- Hy-Vee is switching seven of its Market Grille restaurants in the Des Moines area stores back to self-service eateries, according to the Des Moines Register. This will be a return to a similar model used by the grocer before introducing sit-down restaurants in 2012.
- The switch back to a Market Grille Express service model was in response to customer demand for “a quick-eating experience,” a Hy-Vee representative told the Des Moines Register. By the end of November, Hy-Vee will have 43 Market Grille restaurants and 76 Market Grille Express locations.
- Full-service bars will remain a part of the new Express locations, and Hy-Vee expects to retain all of their restaurant employees during the transition.
In-store dining is one of the fastest-growing segments of the grocery industry. Since 2008, sales of prepared foods, which include in-store and takeout dining, have increased 30%, according to The NPD Group. Many grocers see this a way to differentiate themselves, and to make the grocery store a place consumers want to go, not somewhere they have to go. They also allow the store to attract consumers in for a meal, and hopefully to grab a few items from the store while they are there.
Hy-Vee's Market Grille and Market Grille Express are two formats that are capitalizing on this trend. Both options feature sit-down dining and many of the same menu items. Both formats also feature a full-service bar area. But whereas Market Grille is a full-service experience, complete with wait staff, Market Grille Express features stations where customers place their orders, then have them delivered by staffers.
The difference is subtle but meaningful. As a Hy-Vee official told the Register, its Express restaurants cater to increasing consumer demand for "quick meals." This includes faster service for customers dining in-store; it also opens up an additional revenue stream with to-go orders. The model is similar to ones being adopted by restaurants across the country, including Panera and McDonald's. Even convenience stores are beginning to roll out order kiosks to complement their made-to-order food options.
In a crowded grocery industry, restaurants can help retailers stand out from the crowd. In June, Whole Foods opened its first standalone restaurant, a Brazilian fast-casual concept called The Roast, located in Atlanta. The restaurant lets customers order from digital kiosks and features a rotating lineup of seasonal dishes and ingredients.

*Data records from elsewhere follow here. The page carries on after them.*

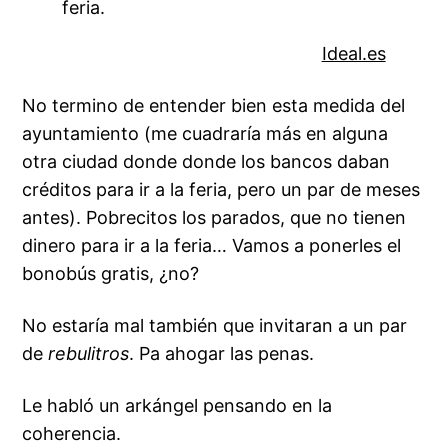
feria.
Ideal.es
No termino de entender bien esta medida del
ayuntamiento (me cuadraría más en alguna
otra ciudad donde donde los bancos daban
créditos para ir a la feria, pero un par de meses
antes). Pobrecitos los parados, que no tienen
dinero para ir a la feria… Vamos a ponerles el
bonobús gratis, ¿no?
No estaría mal también que invitaran a un par
de
rebulitros
. Pa ahogar las penas.
Le habló un arkángel pensando en la
coherencia.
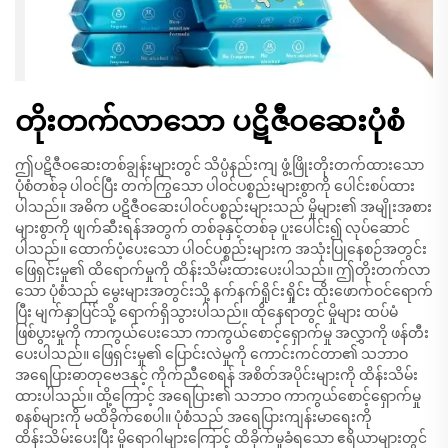
တိုးတက်လာသော ပဋိဇီဝဆေးပုံစံ
ဤပဋိဇီဝဆေးတစ်ချွန်းများတွင် သိပ္ပံနည်းကျ ဖွံ့ဖြိုးတိုးတက်ထားသော
ပုံစံတစ်ခု ပါဝင်ပြီး တက်ကြွသော ပါဝင်ပစ္စည်းများစွာကို ပေါင်းစပ်ထား
ပါသည်။ အဓိက ပဋိဇီဝဆေးပါဝင်ပစ္စည်းများသည် မှိုများ၏ အမျိုးအစား
များစွာကို ဖျက်ဆီးရန်အတွက် တစ်ခုနှင့်တစ်ခု ပူးပေါင်း၍ လုပ်ဆောင်
ပါသည်။ ထောက်ပံ့ပေးသော ပါဝင်ပစ္စည်းများက အသုံးပြုနေစဉ်အတွင်း
ဖြေရှင်းမှု၏ ထိရောက်မှုကို ထိန်းသိမ်းထားပေးပါသည်။ ဤတိုးတက်လာ
သော ပုံစံသည် မွေးများအတွင်းသို့ နက်နက်ရှိုင်းရှိုင်း ထိုးဖောက်ဝင်ရောက်
ပြီး မျက်နှာပြင်သို့ ရောက်ရှိသွားပါသည်။ ထိုနေရာတွင် မှိုများ ထပ်မံ
ဖြစ်ပွားမှုကို ကာကွယ်ပေးသော ကာကွယ်စောင့်ရှောက်မှု အလွှာကို ဖန်တီး
ပေးပါသည်။ ဖြေရှင်းမှု၏ ပြောင်းလဲမှုကို ကောင်းကင်တာ၏ သဘာဝ
အရေပြားဓာတုဗေဒနှင့် ကိုက်ညီစေရန် အစိတ်အပိုင်းများကို ထိန်းသိမ်း
ထားပါသည်။ ထို့ကြောင့် အရေပြား၏ သဘာဝ ကာကွယ်စောင့်ရှောက်မှု
စနစ်များကို မထိခိုက်စေပါ။ ပုံစံသည် အရေပြားကျန်းမာရေးကို
ထိန်းသိမ်းပေးပြီး မှိုရောဂါများကြောင့် ထိခိုက်မှုခံရသော ဧရိယာများတွင်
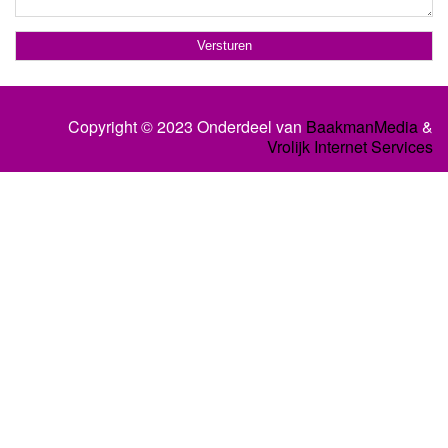
Copyright © 2023 Onderdeel van
BaakmanMedia
&
Vrolijk Internet Services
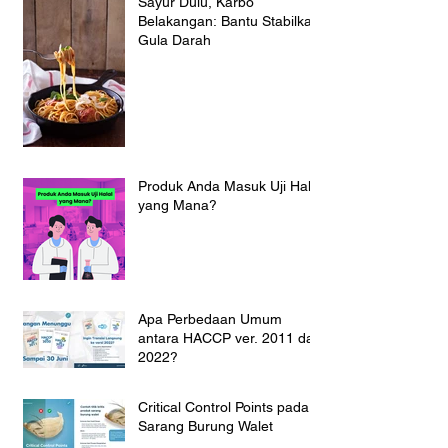
Sayur Dulu, Karbo
Belakangan: Bantu Stabilkan
Gula Darah
Produk Anda Masuk Uji Halal
yang Mana?
Apa Perbedaan Umum
antara HACCP ver. 2011 dan
2022?
Critical Control Points pada
Sarang Burung Walet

With their craft beer, wine and flavor-forward menu items, grocery restaurants also are courting high-value millennial consumers. According to a study by Bankrate.com, 54% of millennials say they eat out three or more times each week. Along with Hy-Vee and Whole Foods, H-E-B has taken advantage of this trend with its True Texas BBQ restaurants, which operate in several stores throughout the Lone Star state. The locations offer barbecue sandwiches, ribs and chopped meats as well as barbecue breakfast tacos, served daily from 6 a.m. to 11 a.m.
Restaurants can be a tricky business for supermarket operators used to stocking shelves rather than building menus. But when done right, in-store restaurants can draw in customers who may stick around to grocery shop. The trick is getting the ideal atmosphere and food offerings. And as Hy-Vee shows, it's also about striking the right balance between experience and speed of service.
Grocery representatives say they’re making the switch back to quick service due to consumer demand. So why do shoppers at some stores want to grab a sandwich on the way out the door, while others want to sit and enjoy their just-prepared noodle bowl?
Perhaps the trend is regional. Hy-Vee operates locations in the Midwest, where consumers may view their neighborhood market as just a place to pick up groceries. A sit-down meal at a restaurant may be more of a special occasion, not a pick-me-up on a weekday evening.
Conversely, it may depend on the individual consumer. Whole Foods was an early adopter of an in-store dining experience and has done well with the concept. It may just be that Hy-Vee shoppers don’t see the value in sitting down to eat with bags of groceries in the chair next to them with items that need to be put in the refrigerator.
Or, consumers may just be in a bigger hurry than they were even five to ten years ago. Whatever the reason, Hy-Vee is responding by giving customers the grab-and-go food service they want.
It will be interesting to see if other grocery chains start converting back to fast service restaurants in the coming months. Hy-Vee may be seeing a trend that other markets haven’t caught on to yet.